I just really want to make games man.

So until I’ve tapped everything, I’m taking this shot until I either make it, or have failed spectacularly enough that there is no doubt I took the shot in the first place.

I’ll be self-reporting as often as possible, assuming the process doesn’t start to overtake making the games themselves. I think that will look like 2-4 times a month, but I’m going to play it by ear.

Mostly I will be teaching myself more about game design, making game prototypes and honing my skills for the next few months, building up to my first official release! We can check back after that to see how well all this has aged lol. Hopefully it’ll be an entertaining enough ride that you’ll be here with me on the other side!

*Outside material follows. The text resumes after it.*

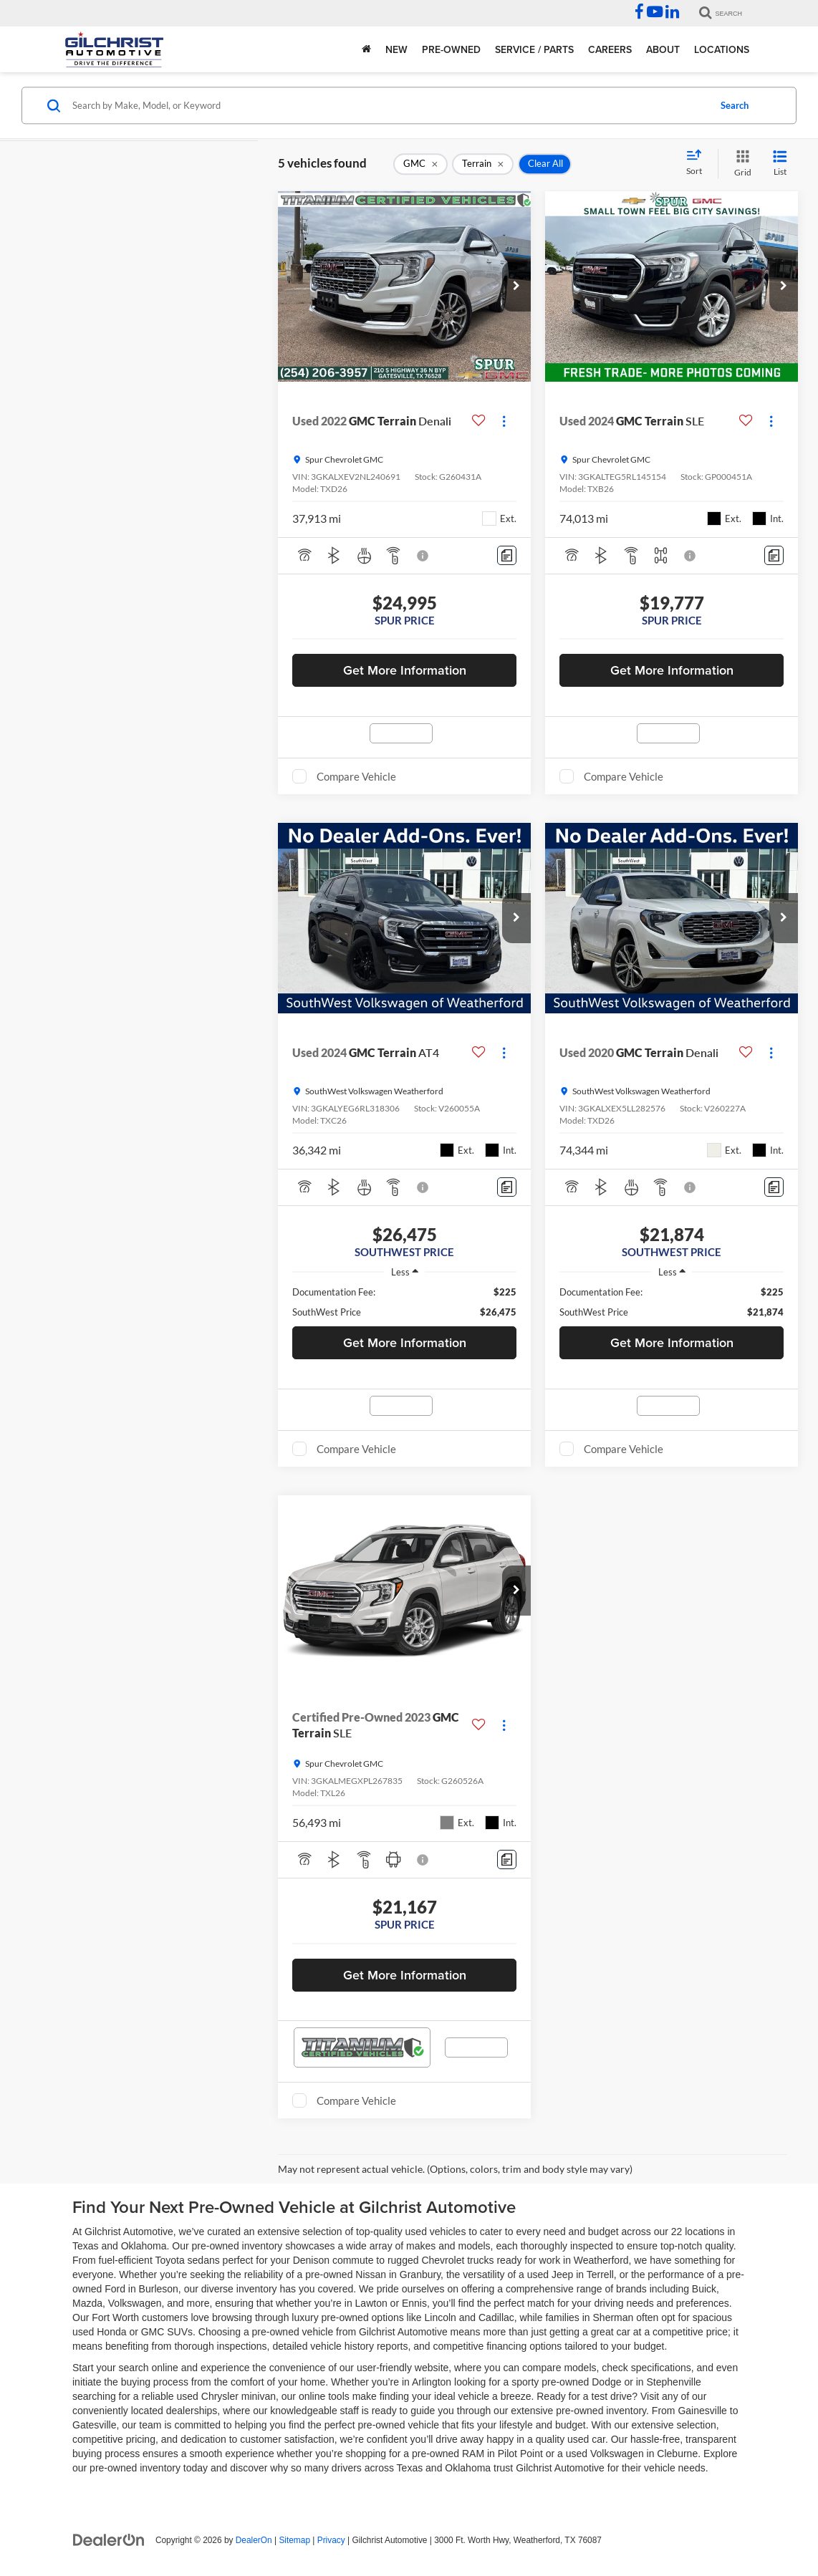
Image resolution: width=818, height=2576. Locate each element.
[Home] (366, 49)
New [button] (396, 49)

A hit of reality before you jam though.

I agree with most of the internet, this isn’t a great idea. You probably shouldn’t try this, and this isn’t me advocating for it. If you remember at the beginning of the story, my first career was during the dot com bubble. The running joke is that I’m 150 years old. While that obviously isn’t true, I ain’t 35 either kid.

I’m doing this because in those last years of being unhappy, I saved every penny. I paid off my apartment sized house, it didn’t cost me $200k. I’m single with no kids and my most expensive hobby outside of custom split keyboards and 3D printing is probably kayaking, and all that moneys spent. I’m in maintenance mode right now.

The reality is that while I don’t have “baller” money, as long as I keep it under a grand a month (which is possible), I can take a nice long shot at this, and only have to deal with picking up side-work every once in a while (which I can if I have to). I’m probably more worried about you than you should be about me, especially if you’re under 25.

In my opinion, taking risks is one of life’s greatest pleasures, and one of the best things you can do for yourself. That said, deciding to YOLO the rent money on a crypto startup is probably just dumb.